# This saturday forecast look do-able



## gwaud (Apr 14, 2003)

anyone interested in this saturday. same plan as last weekend. Small spot in the live well, large ones on ice, liveline small ones for stripers, rock and possible trout. split the fish, gas and bait.


----------



## fingersandclaws (Oct 17, 2005)

arghhhhh . . . yet again I'll be busy the weekend you open the ho line. Thanks for the offer, I'll take you up on it soon!!!


----------



## apungke (Aug 5, 2005)

I'm gonna miss this great offer againn...


----------



## Gnatman (Sep 15, 2005)

*Sounds like a...*

...plan to me.

Check your PM and give me a call.


----------



## 30ManStan (May 20, 2006)

*feeshin*

Gwaud,

Read your PM...

Stan


----------



## gwaud (Apr 14, 2003)

*Cant wait to do it again.*

Thanks Gnatman for coming. It was great meeting you and fishing beside you. 

We had fun. The day started out hazy with limited visibility. We left port and motored over to the first spot. shortly after getting there we dropped the lines in for some semi-hungry spot and perch. Conditions were difficult with the wind against the tide, but we manage to find a mix of small (bait) to large (dinner) which was sperated between the livewell and on ice. It was time to go after spending additional time to catch more fish. It took about 35 minutes to get to location dropping down the live liners. There was plenty of life on the depth finder and they did not take long to show they still had an appetite. The first runner came minutes after being in the water. the first fish won the battle after rejecting my offering. The next hook up went to the Gnatman, i was hooked up, Gnatman was hooked up, Gnatman was hooked up again, I was hooked up again. We manage to get 1 keeper striper in the boat along with several nice thick bluefish. We even hooked a couple while jigging.

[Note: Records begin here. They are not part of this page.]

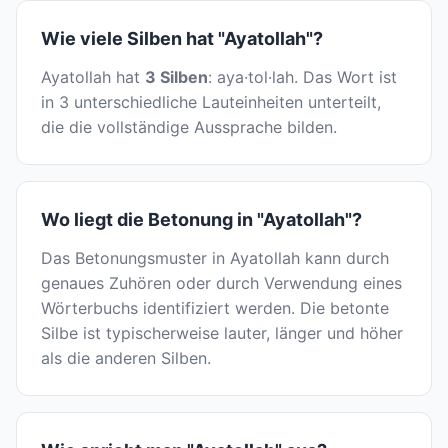
Wie viele Silben hat "Ayatollah"?
Ayatollah hat
3 Silben
: aya·tol·lah. Das Wort ist
in 3 unterschiedliche Lauteinheiten unterteilt,
die die vollständige Aussprache bilden.
Wo liegt die Betonung in "Ayatollah"?
Das Betonungsmuster in Ayatollah kann durch
genaues Zuhören oder durch Verwendung eines
Wörterbuchs identifiziert werden. Die betonte
Silbe ist typischerweise lauter, länger und höher
als die anderen Silben.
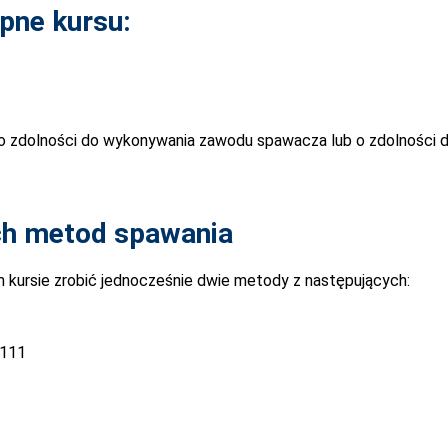
pne kursu:
o zdolności do wykonywania zawodu spawacza lub o zdolności d
ch metod spawania
 kursie zrobić jednocześnie dwie metody z następujących:
111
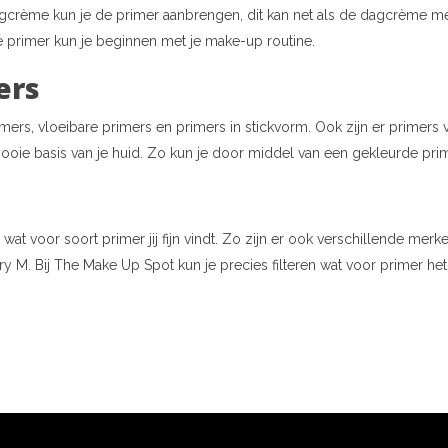
agcrème kun je de primer aanbrengen, dit kan net als de dagcrème m
 primer kun je beginnen met je make-up routine.
ers
rimers, vloeibare primers en primers in stickvorm. Ook zijn er prime
mooie basis van je huid. Zo kun je door middel van een gekleurde prime
wat voor soort primer jij fijn vindt. Zo zijn er ook verschillende merk
 M. Bij The Make Up Spot kun je precies filteren wat voor primer het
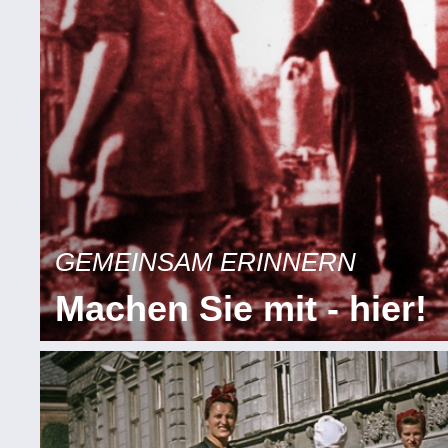
GEMEINSAM ERINNERN
Machen Sie mit - hier!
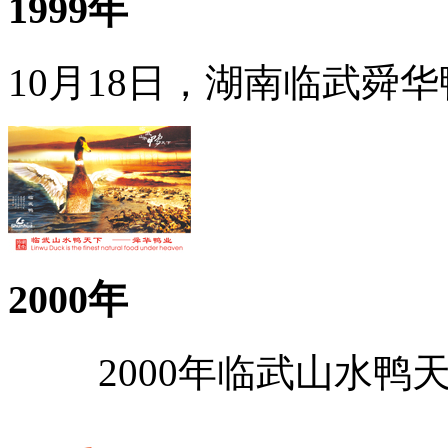
1999年
10月18日，湖南临武舜
2000年
2000年临武山水鸭天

Included are pics of the trip. I could not take as many as i wanted to but here are some.


----------



## Gnatman (Sep 15, 2005)

*I can't wait!*

Thanks for taking me out gwaud, it was nice meeting and fishing with you, too.  

Have a GREAT trip to Florida, and let us know how it went down there.

BTW - I have number 3 lined up for the "skiff trip",as long as it's not on a Tuesday.

Take care, buddy


----------